TASK MATERIAL »

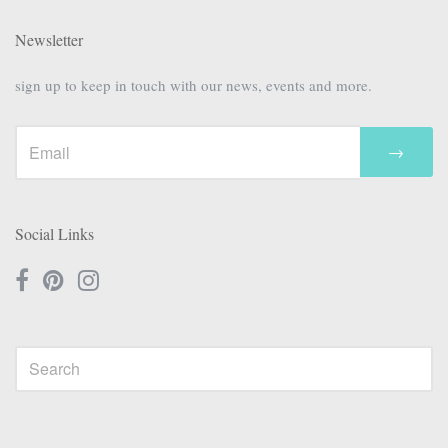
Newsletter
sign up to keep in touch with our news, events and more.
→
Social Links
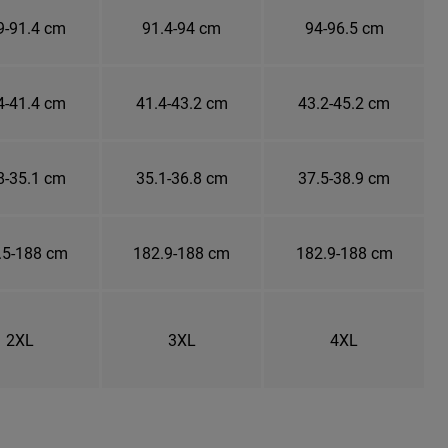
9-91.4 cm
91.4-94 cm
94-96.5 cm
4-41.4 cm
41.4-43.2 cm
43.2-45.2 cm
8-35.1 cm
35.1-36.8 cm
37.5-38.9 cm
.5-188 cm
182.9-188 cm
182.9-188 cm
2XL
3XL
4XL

--

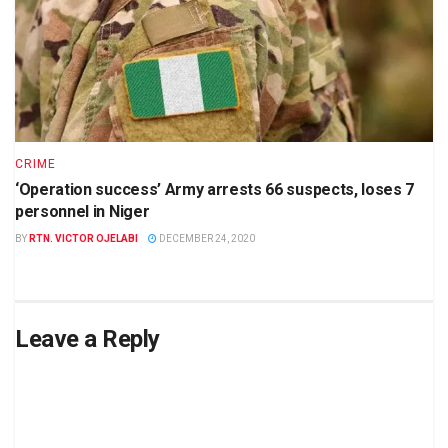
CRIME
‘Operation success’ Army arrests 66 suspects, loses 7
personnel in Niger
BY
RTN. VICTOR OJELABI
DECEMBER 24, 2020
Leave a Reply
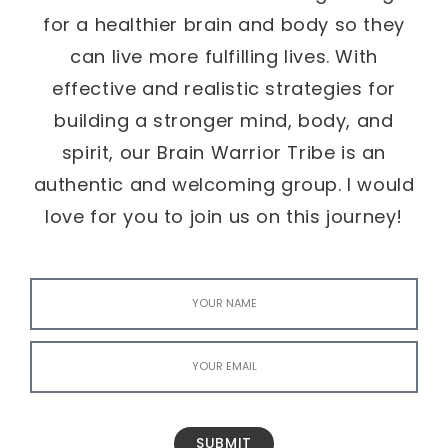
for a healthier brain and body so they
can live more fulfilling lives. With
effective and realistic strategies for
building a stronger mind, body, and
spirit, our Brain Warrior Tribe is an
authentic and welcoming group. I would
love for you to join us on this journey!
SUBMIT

ABOUT THIS EXERCISE »
List every line above that contains the word "more".

TASK OUTPUT »
sign up to keep in touch with our news, events and more.
can live more fulfilling lives. With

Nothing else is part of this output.